> YOUR OBJECTIVE
What is needed is an exact repetition of the lines from the first one in the data through the line with "reguliert) zur Verfügung gestellt werden.", with no pictures.

> DATA

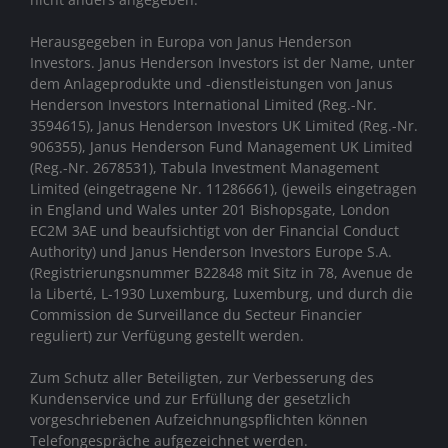
Herausgegeben in Europa von Janus Henderson
Investors. Janus Henderson Investors ist der Name, unter
dem Anlageprodukte und -dienstleistungen von
Janus
Henderson Investors International Limited (Reg.-Nr.
3594615), Janus Henderson Investors UK Limited (Reg.-Nr.
906355), Janus Henderson Fund Management UK Limited
(Reg.-Nr. 2678531), Tabula Investment Management
Limited (eingetragene Nr. 11286661), (jeweils eingetragen
in England und Wales unter 201 Bishopsgate, London
EC2M 3AE und beaufsichtigt von der Financial Conduct
Authority)
und Janus Henderson Investors Europe S.A.
(Registrierungsnummer B22848 mit Sitz in 78, Avenue de
la Liberté, L-1930 Luxemburg, Luxemburg, und durch die
Commission de Surveillance du Secteur Financier
reguliert) zur Verfügung gestellt werden.
Zum Schutz aller Beteiligten, zur Verbesserung des
Kundenservice und zur Erfüllung der gesetzlich
vorgeschriebenen Aufzeichnungspflichten können
Telefongespräche aufgezeichnet werden.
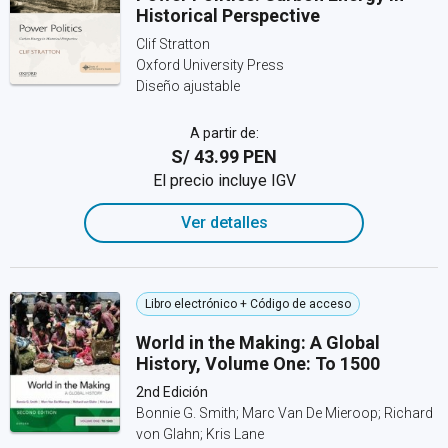
Historical Perspective
Clif Stratton
Oxford University Press
Diseño ajustable
A partir de:
S/ 43.99 PEN
El precio incluye IGV
Ver detalles
Libro electrónico + Código de acceso
World in the Making: A Global
History, Volume One: To 1500
2nd Edición
Bonnie G. Smith; Marc Van De Mieroop; Richard
von Glahn; Kris Lane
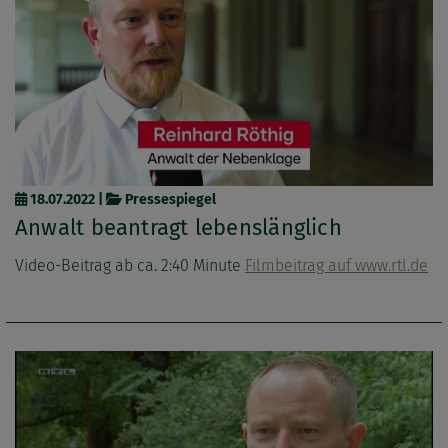
18.07.2022
|
Pressespiegel
Anwalt beantragt lebenslänglich
Video-Beitrag ab ca. 2:40 Minute
Filmbeitrag auf www.rtl.de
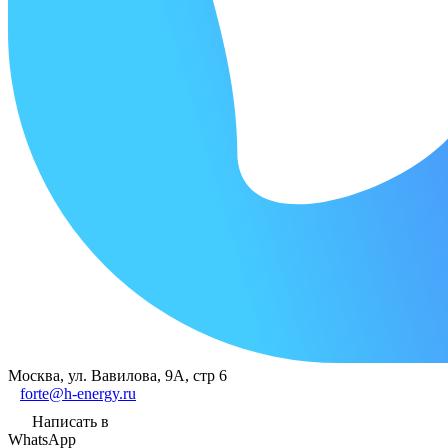
Москва, ул. Вавилова, 9А, стр 6
forte@h-energy.ru
Написать в
WhatsApp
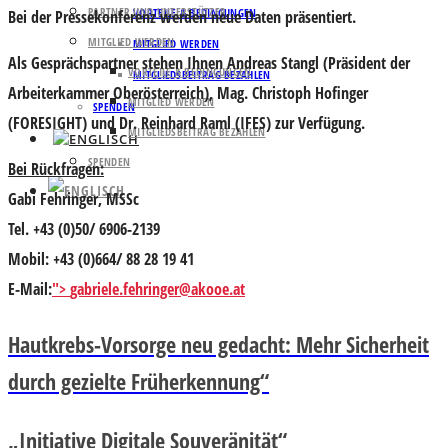
PARTNER UND UNTERSTÜTZER
VORTEILE & BEDINGUNGEN
Bei der Pressekonferenz werden neue Daten präsentiert.
MITGLIED WERDEN
MITGLIED WERDEN
Als Gesprächspartner stehen Ihnen
Andreas Stangl
(Präsident der
VORTEILE & BEDINGUNGEN
MITGLIEDSBEITRAG BEZAHLEN
Arbeiterkammer Oberösterreich), Mag.
Christoph Hofinger
MITGLIED WERDEN
SPENDEN
(FORESIGHT) und Dr.
Reinhard Raml
(IFES) zur Verfügung.
MITGLIEDSBEITRAG BEZAHLEN
SPENDEN
Bei Rückfragen:
Gabi Fehringer, MSSc
Tel. +43 (0)50/ 6906-2139
Mobil: +43 (0)664/ 88 28 19 41
E-Mail:
">
gabriele.fehringer@akooe.at
Hautkrebs-Vorsorge neu gedacht: Mehr Sicherheit
durch gezielte Früherkennung“
„Initiative Digitale Souveränität“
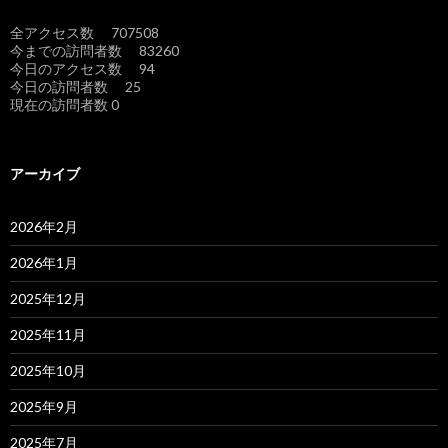
全アクセス数 707508
今までの訪問者数 83260
今日のアクセス数 94
今日の訪問者数 25
現在の訪問者数 0
アーカイブ
2026年2月
2026年1月
2025年12月
2025年11月
2025年10月
2025年9月
2025年7月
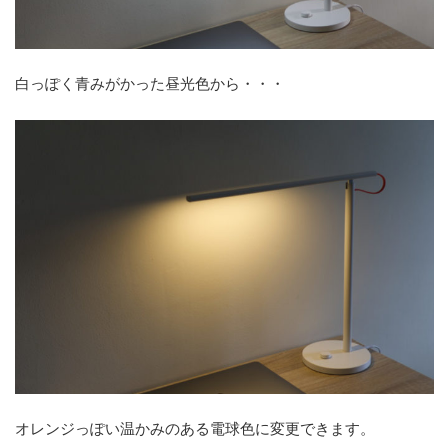
白っぽく青みがかった昼光色から・・・
オレンジっぽい温かみのある電球色に変更できます。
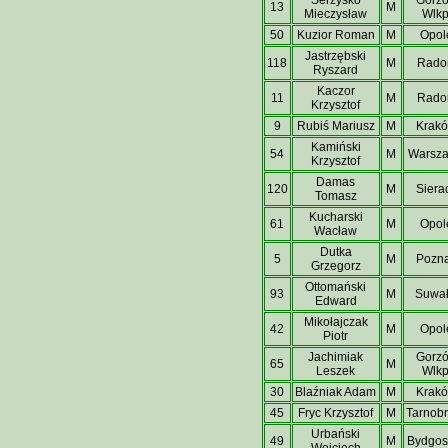
13
M
Mieczysław
Wlkp
50
Kuzior Roman
M
Opol
Jastrzębski
118
M
Rad
Ryszard
Kaczor
11
M
Rad
Krzysztof
9
Rubiś Mariusz
M
Krak
Kamiński
54
M
Warsz
Krzysztof
Damas
120
M
Siera
Tomasz
Kucharski
61
M
Opol
Wacław
Dutka
5
M
Pozn
Grzegorz
Ottomański
93
M
Suwał
Edward
Mikołajczak
42
M
Opol
Piotr
Jachimiak
Gorz
65
M
Leszek
Wlkp
30
Blaźniak Adam
M
Krak
45
Fryc Krzysztof
M
Tarnob
Urbański
49
M
Bydgos
Wojciech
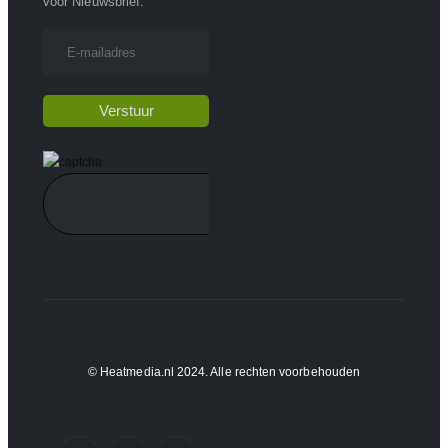
voor Nieuwsbrief:
© Heatmedia.nl 2024. Alle rechten voorbehouden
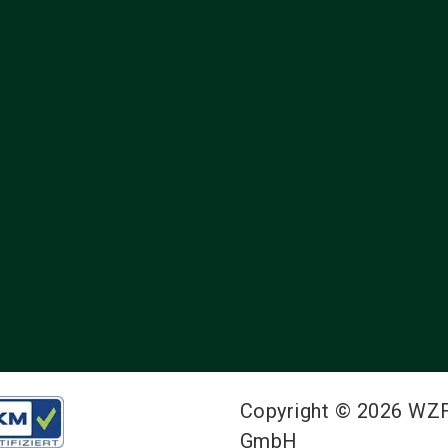
Copyright © 2026 WZ
GmbH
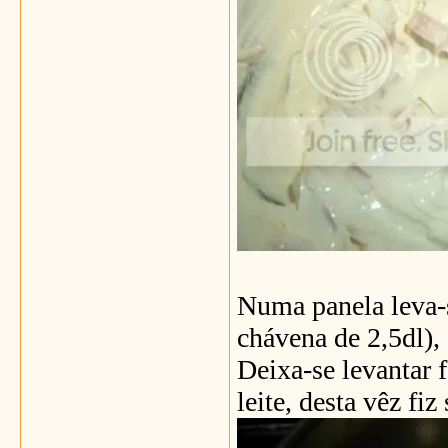
Numa panela leva-s
chávena de 2,5dl),
Deixa-se levantar 
leite, desta vêz fi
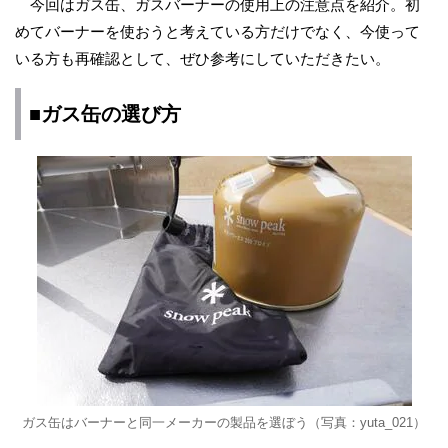
今回はガス缶、ガスバーナーの使用上の注意点を紹介。初
めてバーナーを使おうと考えている方だけでなく、今使って
いる方も再確認として、ぜひ参考にしていただきたい。
■ガス缶の選び方
ガス缶はバーナーと同一メーカーの製品を選ぼう（写真：yuta_021）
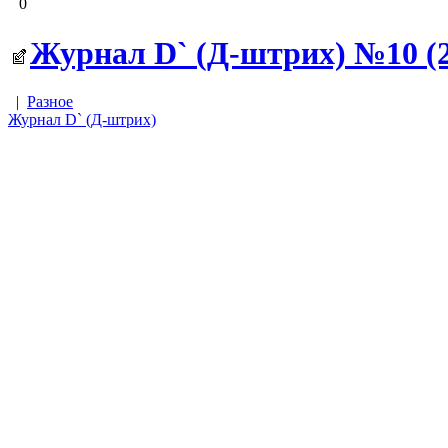
0
Журнал D` (Д-штрих) №10 (22
|
Разное
Журнал D` (Д-штрих)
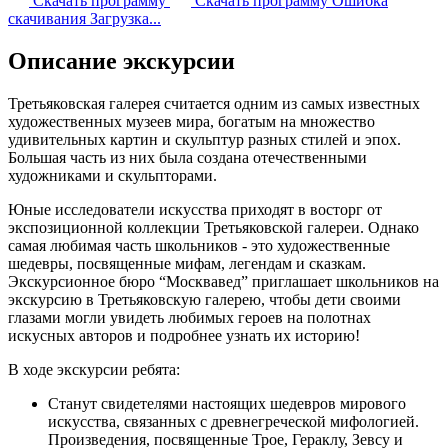
Скачать программу
Скачать программу
Ошибка
скачивания
Загрузка...
Описание экскурсии
Третьяковская галерея считается одним из самых известных
художественных музеев мира, богатым на множество
удивительных картин и скульптур разных стилей и эпох.
Большая часть из них была создана отечественными
художниками и скульпторами.
Юные исследователи искусства приходят в восторг от
экспозиционной коллекции Третьяковской галереи. Однако
самая любимая часть школьников - это художественные
шедевры, посвященные мифам, легендам и сказкам.
Экскурсионное бюро “Москвавед” приглашает школьников на
экскурсию в Третьяковскую галерею, чтобы дети своими
глазами могли увидеть любимых героев на полотнах
искусных авторов и подробнее узнать их историю!
В ходе экскурсии ребята:
Станут свидетелями настоящих шедевров мирового
искусства, связанных с древнегреческой мифологией.
Произведения, посвященные Трое, Гераклу, Зевсу и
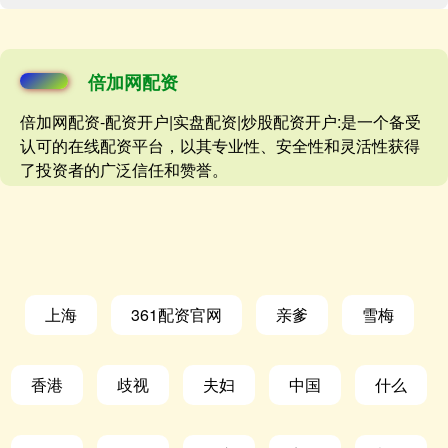
倍加网配资
倍加网配资-配资开户|实盘配资|炒股配资开户:是一个备受
认可的在线配资平台，以其专业性、安全性和灵活性获得
了投资者的广泛信任和赞誉。
上海
361配资官网
亲爹
雪梅
香港
歧视
夫妇
中国
什么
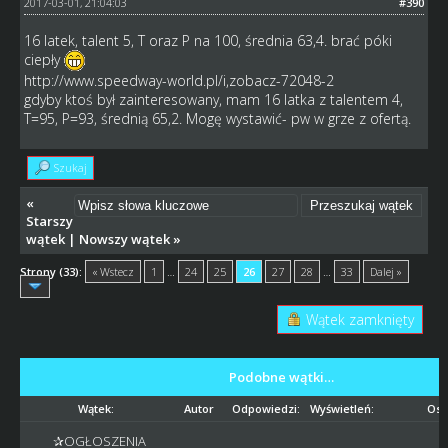
2017-03-01, 21:04:03
#390
16 latek, talent 5, T oraz P na 100, średnia 63,4. brać póki
ciepły
http://www.speedway-world.pl/i,zobacz-72048-2
gdyby ktoś był zainteresowany, mam 16 latka z talentem 4,
T=95, P=93, średnią 65,2. Mogę wystawić- pw w grze z ofertą.
Szukaj
«
Starszy
wątek
|
Nowszy wątek
»
Strony (33):
« Wstecz
1
…
24
25
26
27
28
…
33
Dalej »
Wątek zamknięty
Podobne wątki…
Wątek:
Autor
Odpowiedzi:
Wyświetleń:
Ost
✰OGŁOSZENIA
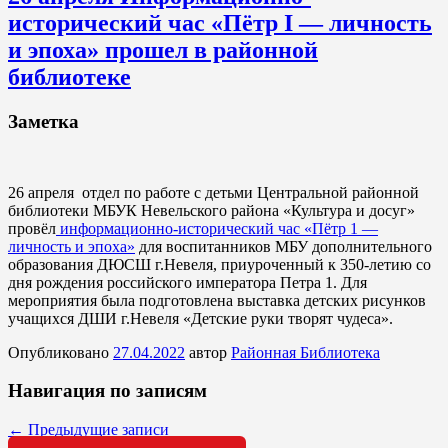
исторический час «Пётр I — личность
и эпоха» прошел в районной
библиотеке
Заметка
26 апреля отдел по работе с детьми Центральной районной
библиотеки МБУК Невельского района «Культура и досуг»
провёл
информационно-исторический час «Пётр 1 —
личность и эпоха»
для воспитанников МБУ дополнительного
образования ДЮСШ г.Невеля, приуроченный к 350-летию со
дня рождения российского императора Петра 1. Для
мероприятия была подготовлена выставка детских рисунков
учащихся ДШИ г.Невеля «Детские руки творят чудеса».
Опубликовано
27.04.2022
автор
Районная Библиотека
Навигация по записям
←
Предыдущие записи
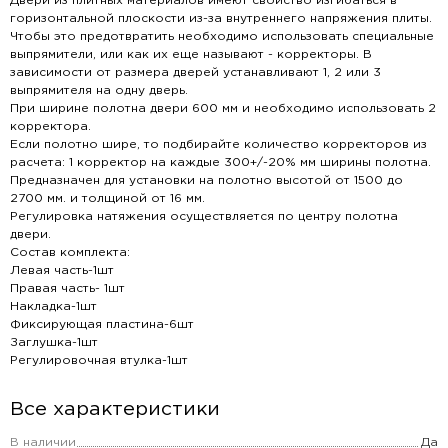
Двери из плитных материалов имеют свойство изгибаться в
горизонтальной плоскости из-за внутреннего напряжения плиты.
Чтобы это предотвратить необходимо использовать специальные
выпрямители, или как их еще называют - корректоры. В
зависимости от размера дверей устанавливают 1, 2 или 3
выпрямителя на одну дверь.
При ширине полотна двери 600 мм и необходимо использовать 2
корректора.
Если полотно шире, то подбирайте количество корректоров из
расчета: 1 корректор на каждые 300+/-20% мм ширины полотна.
Предназначен для установки на полотно высотой от 1500 до
2700 мм. и толщиной от 16 мм.
Регулировка натяжения осуществляется по центру полотна
двери.
Состав комплекта:
Левая часть-1шт
Правая часть- 1шт
Накладка-1шт
Фиксирующая пластина-6шт
Заглушка-1шт
Регулировочная втулка-1шт
Все характеристики
В наличии
Да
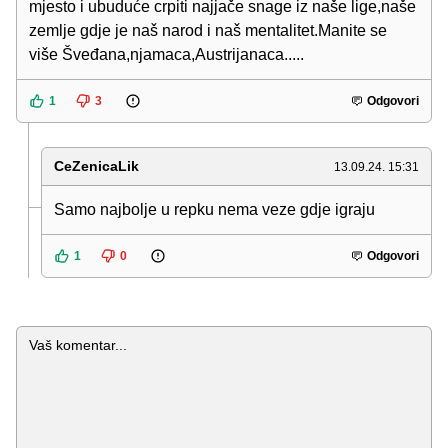
mjesto i ubuduće crpiti najjače snage iz naše lige,naše
zemlje gdje je naš narod i naš mentalitet.Manite se
više Šveđana,njamaca,Austrijanaca.....
1
3
Odgovori
CeZenicaLik
13.09.24. 15:31
Samo najbolje u repku nema veze gdje igraju
1
0
Odgovori
Komentar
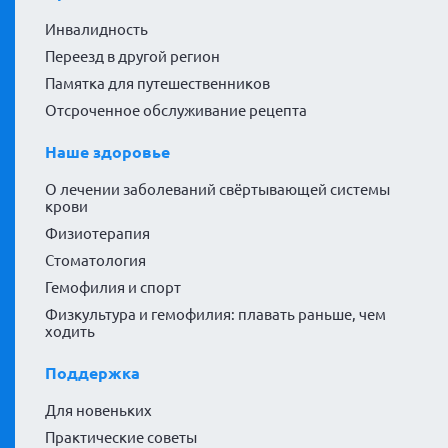
Инвалидность
Переезд в другой регион
Памятка для путешественников
Отсроченное обслуживание рецепта
Наше здоровье
О лечении заболеваний свёртывающей системы
крови
Физиотерапия
Стоматология
Гемофилия и спорт
Физкультура и гемофилия: плавать раньше, чем
ходить
Поддержка
Для новеньких
Практические советы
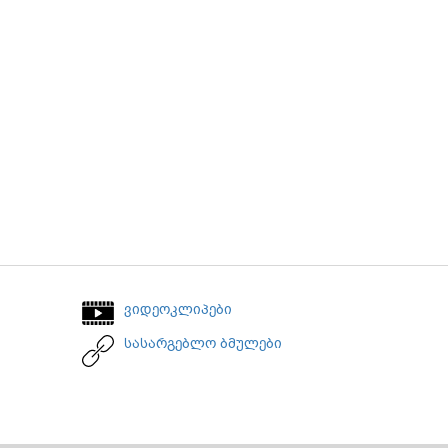
ვიდეოკლიპები
სასარგებლო ბმულები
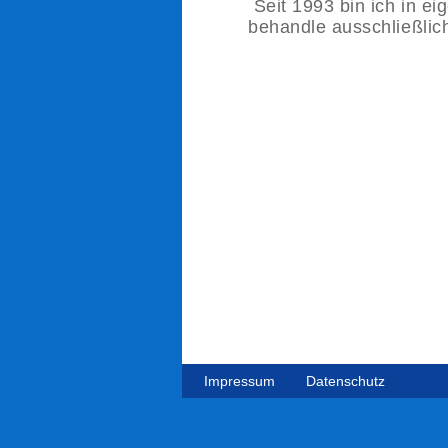
Seit 1993 bin ich in ei
behandle ausschließlic
Impressum
Datenschutz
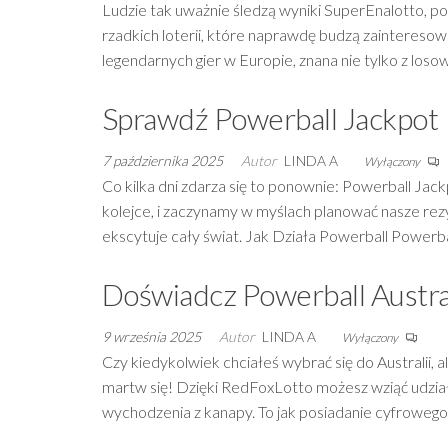
Ludzie tak uważnie śledzą wyniki SuperEnalotto, 
rzadkich loterii, które naprawdę budzą zainteresowa
legendarnych gier w Europie, znana nie tylko z loso
Sprawdź Powerball Jackpot
7 października 2025
Autor
LINDA A
Wyłączony
Co kilka dni zdarza się to ponownie: Powerball Jac
kolejce, i zaczynamy w myślach planować nasze rezyg
ekscytuje cały świat. Jak Działa Powerball Powerb
Doświadcz Powerball Austra
9 września 2025
Autor
LINDA A
Wyłączony
Czy kiedykolwiek chciałeś wybrać się do Australii, 
martw się! Dzięki RedFoxLotto możesz wziąć udział 
wychodzenia z kanapy. To jak posiadanie cyfrowego 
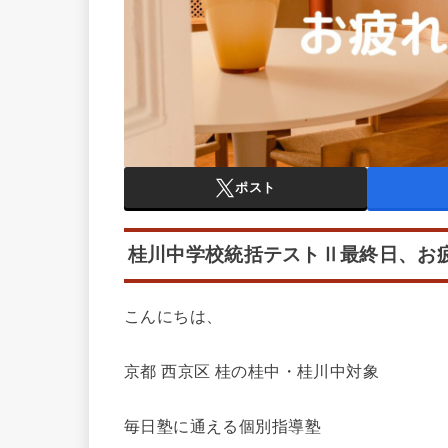
ポスト
桂川中学校統括テストⅡ最終日、お
こんにちは、
京都 西京区 桂の桂中・桂川中対象
毎日塾に通える個別指導塾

> EXERCISE ANSWER
Herausgegeben in Europa von Janus Henderson
Investors. Janus Henderson Investors ist der Name, unter
dem Anlageprodukte und -dienstleistungen von
Janus
Henderson Investors International Limited (Reg.-Nr.
3594615), Janus Henderson Investors UK Limited (Reg.-Nr.
906355), Janus Henderson Fund Management UK Limited
(Reg.-Nr. 2678531), Tabula Investment Management
Limited (eingetragene Nr. 11286661), (jeweils eingetragen
in England und Wales unter 201 Bishopsgate, London
EC2M 3AE und beaufsichtigt von der Financial Conduct
Authority)
und Janus Henderson Investors Europe S.A.
(Registrierungsnummer B22848 mit Sitz in 78, Avenue de
la Liberté, L-1930 Luxemburg, Luxemburg, und durch die
Commission de Surveillance du Secteur Financier
reguliert) zur Verfügung gestellt werden.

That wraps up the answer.